Analysis of the Mechanism and Performance Optimization of Burying Weeding with a Self-Propelled Inter Row Weeder for Paddy Field Environments

Abstract

To solve the problems of poor quality mechanical weeding and no obvious plowing effect in complex paddy field environments, the burying weeding operation mode was proposed. The height and force acting on the weeds were the main factors that altered the effectiveness of burying. The structure of the rake teeth weeding wheel was designed and matched with appropriate power, and the rake teeth weeding device was optimized. To verify the rationality of the designed device, the forward speed of the machine, rotating speed of the weeding wheels and weeding depth were selected as the experimental factors, and the inter row weeding rate was selected as the experimental index.
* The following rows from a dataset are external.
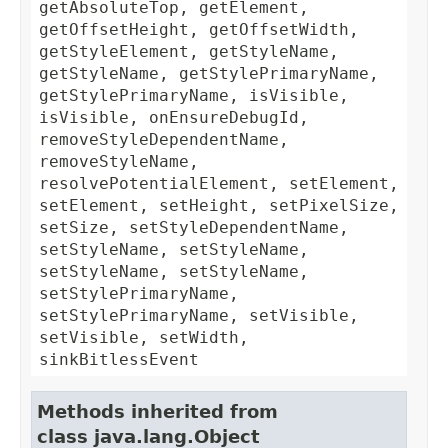
getAbsoluteTop, getElement,
getOffsetHeight, getOffsetWidth,
getStyleElement, getStyleName,
getStyleName, getStylePrimaryName,
getStylePrimaryName, isVisible,
isVisible, onEnsureDebugId,
removeStyleDependentName,
removeStyleName,
resolvePotentialElement, setElement,
setElement, setHeight, setPixelSize,
setSize, setStyleDependentName,
setStyleName, setStyleName,
setStyleName, setStyleName,
setStylePrimaryName,
setStylePrimaryName, setVisible,
setVisible, setWidth,
sinkBitlessEvent
Methods inherited from
class java.lang.Object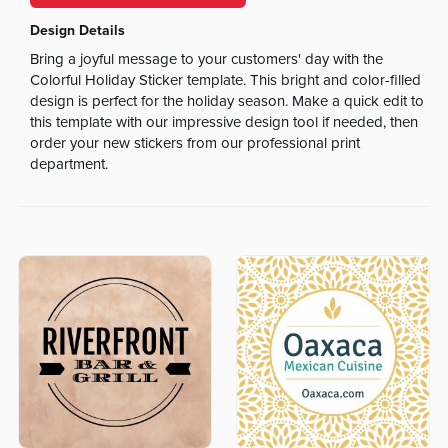
Design Details
Bring a joyful message to your customers' day with the
Colorful Holiday Sticker template. This bright and color-filled
design is perfect for the holiday season. Make a quick edit to
this template with our impressive design tool if needed, then
order your new stickers from our professional print
department.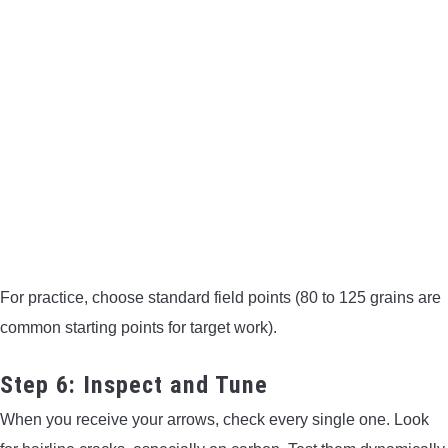
For practice, choose standard field points (80 to 125 grains are
common starting points for target work).
Step 6: Inspect and Tune
When you receive your arrows, check every single one. Look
A quadratic orthogonal rotation combination experiment with three factors and five levels was designed and optimized. The results showed that when the forward speed was 0.64 m/s, the rotational speed of the weeding wheel was 140 r/min, the weeding depth was 56.8 mm, the inter row weeding rate predicted by the model was 88.43%, and the inter row weeding rate was determined by a confirmatory experiment to be 87.06%, which met the weeding requirements for modern agronomy. To intuitively analyze how the soil was disturbed by the weeding wheel, the explicit dynamic analysis software LS-DYNA was used to build a fluid–solid coupling simulation model of the weeding wheel and water soil. The soil density and coupling stress were used to analyze the plowing state of paddy soil when the weeding wheel was operated. This study provides references for the design and development of paddy field weeding components and for mechanical and soil coupling simulation in paddy fields.